Dave hurt his back several weeks ago and is just now starting to do better. The big projects we had planned have been temporarily replaced by small projects and lots of couch time for him. We are both looking forward to this being over. The five of us are all sharing one small bathroom as the master bath sits torn out and I have been the one carrying heavy things around (which I can only do if I am super-motivated)! To top it off, my car got recalled and Dave’s had three major repairs, so we’ve been coordinating a lot of doctor’s visits and car-dropping-off at different mechanics. I quit.
Then I came to Panera to have a little time to myself to write, and from across the restaurant, a noisy blonde lady was having a meeting with someone and every word was hitting me in the head like a paper airplane. I almost threw something back at her but I didn’t have anything that would make it that far. Then I moved, and despite a wobbly table, I am sitting in peace.
Anyway. As Dave has been getting better, we have been working on a few small projects and will hopefully be back in full swing soon. One of the projects was continuing the wallpaper onto the small triangle of wall under the stairs. I had long wanted to do something with this wall, and we had just enough wallpaper left from the formal living room to do it. Here was the before (with kids, for fun):
And here is the after (see how I discovered using filters?!?):
I love the idea of adding wallpaper to small spaces because it makes such a big impact and doesn’t cost much. And, if you decide you don’t like it, it’s a small job to take down (especially if you used wallcovering primer) and you’re not out a lot of money or work.

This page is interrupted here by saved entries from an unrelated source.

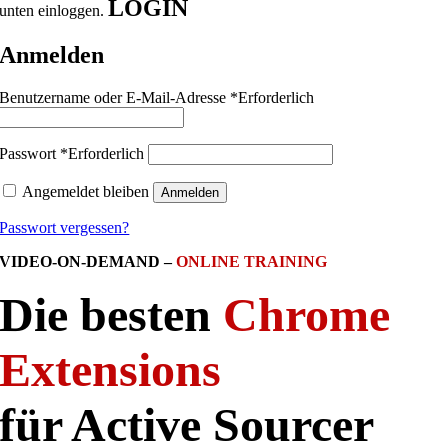
LOGIN
unten einloggen.
Anmelden
Benutzername oder E-Mail-Adresse
*
Erforderlich
Passwort
*
Erforderlich
Angemeldet bleiben
Anmelden
Passwort vergessen?
VIDEO-ON-DEMAND –
ONLINE TRAINING
Die besten
Chrome
Extensions
für Active Sourcer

The next thing we were planning to do was change our little chalkboard in the dining room to a big chalkboard. We use the chalkboard all the time for homeschooling and really needed a bigger one. There was a vintage one I loved for $1100 at a shop in downtown Franklin, and one for $500 for a different shop that was actually just laminated board painted with chalkboard paint. Since the laminated board one erased well (even though the chalkboard paint was wearing off), we hoped we could create one from similar materials that would look vintage if we made a wood frame for it. But before we got started, we came across a real vintage one with a metal frame in the dusty basement of an old house, bought it for $70, and gave it a good scrub-down. Here it is:
It has preprinted white lines on it, which I would rather do without, but it erases better than any other chalkboard I’ve ever used. This coming year our older two will be in second and fourth grades, and are learning cursive together. So, we are utilizing the lines anyway, and are coming to like them.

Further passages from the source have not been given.